[Collection entries]

%%

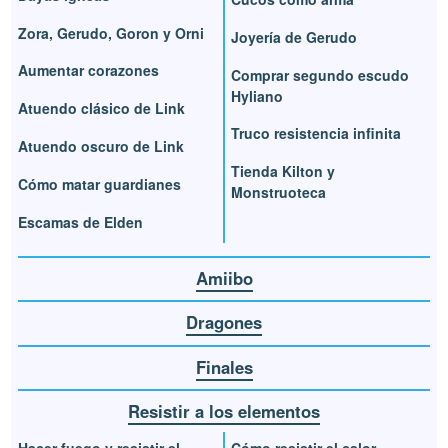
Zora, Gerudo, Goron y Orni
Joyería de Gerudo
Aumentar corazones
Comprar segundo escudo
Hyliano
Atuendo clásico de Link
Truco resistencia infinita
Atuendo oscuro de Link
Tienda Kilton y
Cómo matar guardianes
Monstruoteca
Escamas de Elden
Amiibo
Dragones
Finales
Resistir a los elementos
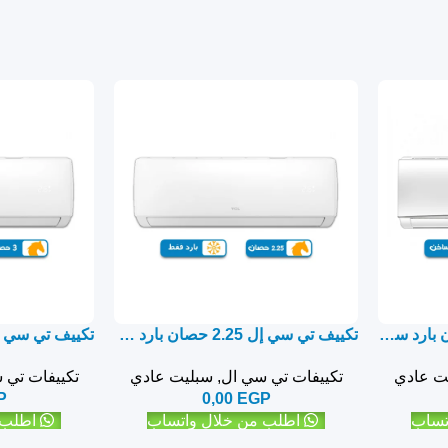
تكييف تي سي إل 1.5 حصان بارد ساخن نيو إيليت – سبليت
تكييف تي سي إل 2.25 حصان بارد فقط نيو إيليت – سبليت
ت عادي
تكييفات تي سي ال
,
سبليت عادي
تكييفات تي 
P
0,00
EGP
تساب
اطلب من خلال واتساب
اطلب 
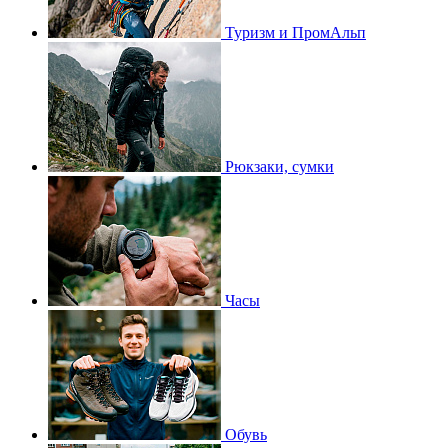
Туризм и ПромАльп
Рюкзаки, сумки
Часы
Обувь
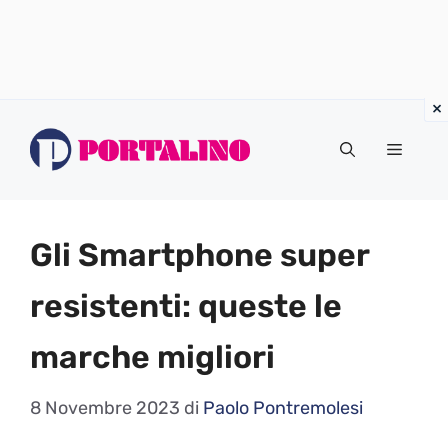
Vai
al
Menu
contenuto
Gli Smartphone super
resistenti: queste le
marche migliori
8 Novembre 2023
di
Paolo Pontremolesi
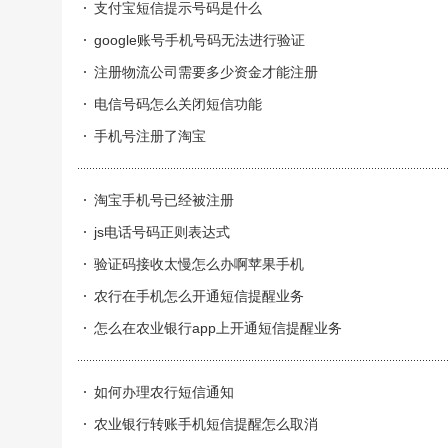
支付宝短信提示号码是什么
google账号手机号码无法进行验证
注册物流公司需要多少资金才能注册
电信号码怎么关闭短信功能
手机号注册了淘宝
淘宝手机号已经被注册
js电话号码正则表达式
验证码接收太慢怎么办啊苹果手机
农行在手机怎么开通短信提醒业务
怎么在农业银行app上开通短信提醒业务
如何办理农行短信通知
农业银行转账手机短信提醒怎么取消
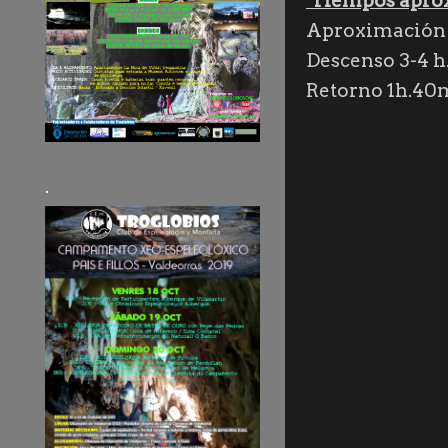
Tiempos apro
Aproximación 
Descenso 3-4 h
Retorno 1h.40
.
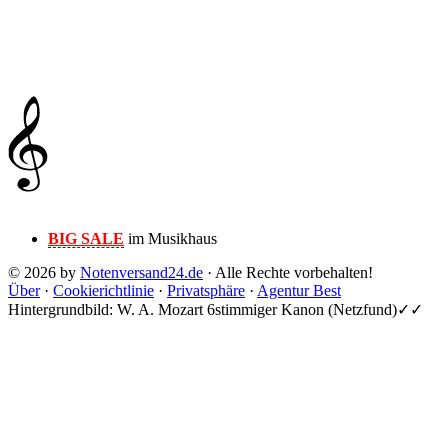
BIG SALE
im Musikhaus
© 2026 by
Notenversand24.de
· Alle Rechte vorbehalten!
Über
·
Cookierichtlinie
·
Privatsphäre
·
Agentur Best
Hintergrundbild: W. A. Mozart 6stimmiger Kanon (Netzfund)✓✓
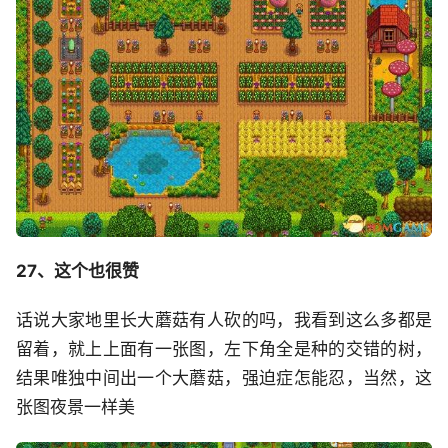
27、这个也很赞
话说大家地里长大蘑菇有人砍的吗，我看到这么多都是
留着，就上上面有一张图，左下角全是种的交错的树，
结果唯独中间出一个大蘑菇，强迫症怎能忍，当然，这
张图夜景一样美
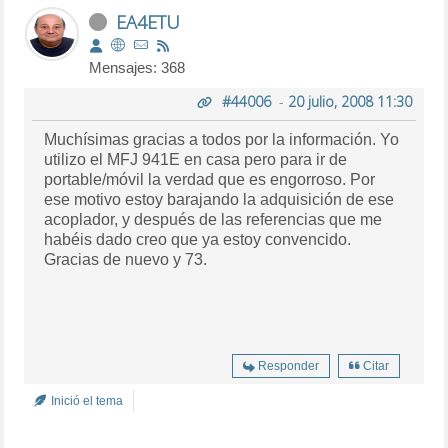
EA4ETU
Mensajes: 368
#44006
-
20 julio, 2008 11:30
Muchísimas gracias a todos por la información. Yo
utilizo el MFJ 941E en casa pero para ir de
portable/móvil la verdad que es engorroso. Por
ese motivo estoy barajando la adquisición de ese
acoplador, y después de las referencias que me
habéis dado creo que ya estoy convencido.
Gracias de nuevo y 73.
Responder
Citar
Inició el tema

%%
%%

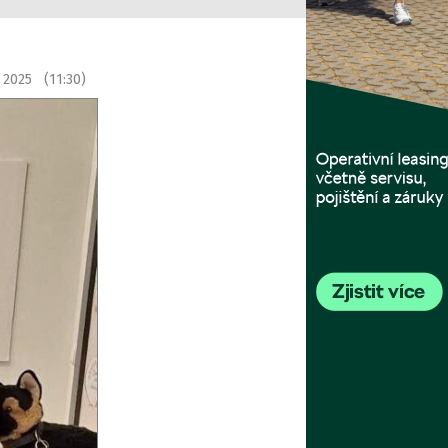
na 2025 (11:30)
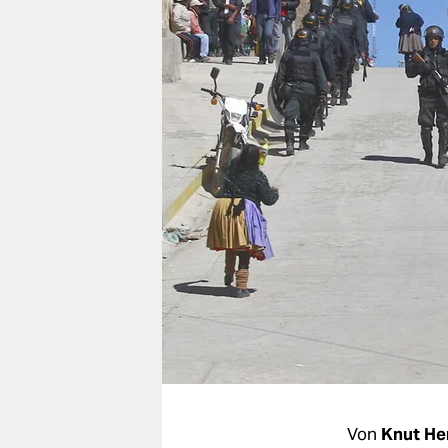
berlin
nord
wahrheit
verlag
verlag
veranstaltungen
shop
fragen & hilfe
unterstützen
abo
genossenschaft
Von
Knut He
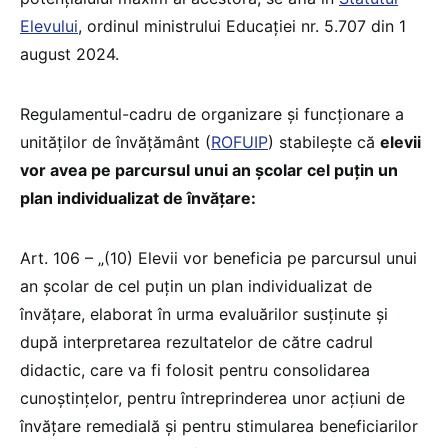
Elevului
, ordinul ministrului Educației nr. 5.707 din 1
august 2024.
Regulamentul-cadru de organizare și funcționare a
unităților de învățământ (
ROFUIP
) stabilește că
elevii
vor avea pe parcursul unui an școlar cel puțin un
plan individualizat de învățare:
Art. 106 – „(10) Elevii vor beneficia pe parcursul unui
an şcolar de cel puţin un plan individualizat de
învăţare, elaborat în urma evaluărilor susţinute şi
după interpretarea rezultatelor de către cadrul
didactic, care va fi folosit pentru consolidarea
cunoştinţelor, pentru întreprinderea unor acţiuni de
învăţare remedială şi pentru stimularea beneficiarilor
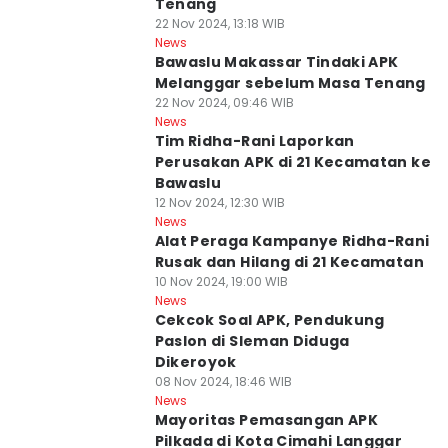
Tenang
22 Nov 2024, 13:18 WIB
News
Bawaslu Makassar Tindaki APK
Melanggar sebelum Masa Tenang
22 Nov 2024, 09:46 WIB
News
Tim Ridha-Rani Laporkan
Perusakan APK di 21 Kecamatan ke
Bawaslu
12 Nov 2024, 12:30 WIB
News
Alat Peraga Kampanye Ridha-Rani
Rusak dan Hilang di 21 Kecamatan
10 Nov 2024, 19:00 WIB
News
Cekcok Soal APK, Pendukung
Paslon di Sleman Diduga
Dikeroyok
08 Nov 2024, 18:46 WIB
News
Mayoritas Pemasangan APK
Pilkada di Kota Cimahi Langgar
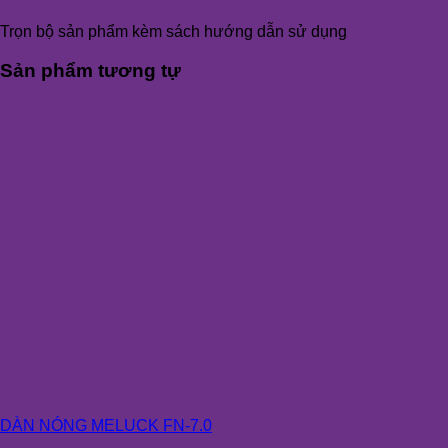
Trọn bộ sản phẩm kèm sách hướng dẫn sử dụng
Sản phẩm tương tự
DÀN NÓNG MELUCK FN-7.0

%%
%%

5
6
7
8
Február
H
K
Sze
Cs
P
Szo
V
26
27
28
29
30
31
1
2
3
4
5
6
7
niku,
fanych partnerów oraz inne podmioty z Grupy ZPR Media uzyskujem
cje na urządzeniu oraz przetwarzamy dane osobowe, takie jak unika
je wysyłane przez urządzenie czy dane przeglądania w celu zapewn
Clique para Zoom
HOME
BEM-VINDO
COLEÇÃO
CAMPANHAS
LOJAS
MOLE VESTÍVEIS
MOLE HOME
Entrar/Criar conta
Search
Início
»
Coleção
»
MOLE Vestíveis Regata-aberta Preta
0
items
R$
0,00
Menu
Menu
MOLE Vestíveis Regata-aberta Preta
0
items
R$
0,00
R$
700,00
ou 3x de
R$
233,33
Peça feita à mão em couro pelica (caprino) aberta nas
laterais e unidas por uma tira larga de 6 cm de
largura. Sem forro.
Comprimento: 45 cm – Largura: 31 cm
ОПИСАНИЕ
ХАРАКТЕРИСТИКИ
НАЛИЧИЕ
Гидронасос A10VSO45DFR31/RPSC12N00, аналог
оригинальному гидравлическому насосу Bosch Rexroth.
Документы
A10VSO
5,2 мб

%%

* **Task details**
Only the lines starting at the one that includes "cunoştinţelor, pentru întreprinderea" and ending at the one that includes "Alat Peraga Kampanye Ridha-Rani" should be retyped, exactly, from the records above; no pictures.

* **Exercise answer**
cunoştinţelor, pentru întreprinderea unor acţiuni de
învăţare remedială şi pentru stimularea beneficiarilor
Tenang
22 Nov 2024, 13:18 WIB
News
Bawaslu Makassar Tindaki APK
Melanggar sebelum Masa Tenang
22 Nov 2024, 09:46 WIB
News
Tim Ridha-Rani Laporkan
Perusakan APK di 21 Kecamatan ke
Bawaslu
12 Nov 2024, 12:30 WIB
News
Alat Peraga Kampanye Ridha-Rani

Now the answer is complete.